31st Aug 2023, 21:44

#183 (permalink)

CBSITCB

Join Date: Mar 2016

Location: Location: Location

Posts: 59

Likes: 1

Received 0 Likes on 0 Posts

Quote:

Originally Posted by Neo380

The logic has to be 'if route A fails, switch to route B' (which can't just be a carbon copy of route A')

There was a ‘Route B' - manual ops. Very different, and safe (a point that NATS labours). Nobody died.
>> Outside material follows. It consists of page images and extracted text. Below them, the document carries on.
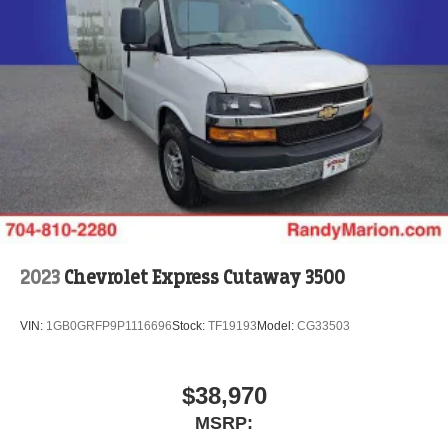
2023
Chevrolet Express Cutaway 3500
VIN:
1GB0GRFP9P1116696
Stock:
TF19193
Model:
CG33503
$38,970
MSRP: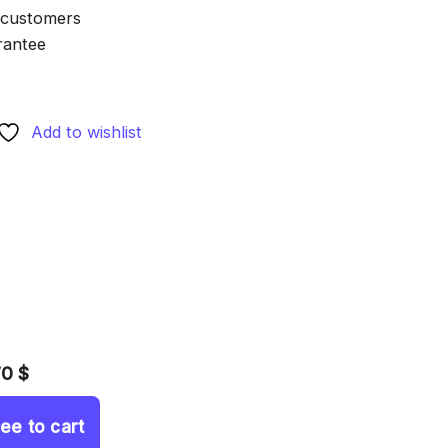
 customers
rantee
Add to wishlist
70 $
ree to cart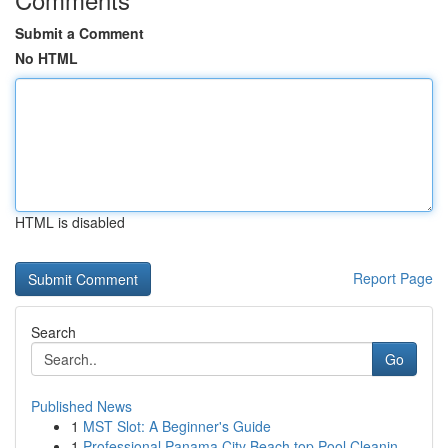
Submit a Comment
No HTML
HTML is disabled
Report Page
Search
Go
Published News
1
MST Slot: A Beginner's Guide
1
Professional Panama City Beach top Pool Cleanin...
Last edited by CBSITCB; 1st Sep 2023 at 11:00. Reason: Typo

31st Aug 2023, 21:48

#184 (permalink)

Neo380

Join Date: Nov 2018

Location: UK

Posts: 82

Likes: 0

Received 0 Likes on 0 Posts

Manual ops is only a fail safe if you expect your entire (mission critical!) ATC system to catastrophically collapse - by which time 'mission critical' no longer applies.

31st Aug 2023, 22:47

#185 (permalink)

Neo380

Join Date: Nov 2018

Location: UK

Posts: 82

Likes: 0

Received 0 Likes on 0 Posts

Quote:

Originally Posted by Abrahn

The scenario you quoted wasn't an extreme edge case. The system was specified to be able to deal with 193 controllers but was only tested with 130. And broke at 153.

To use your analogy that's buying a 4 seater car and only bothering to check that there are 3 seats in it.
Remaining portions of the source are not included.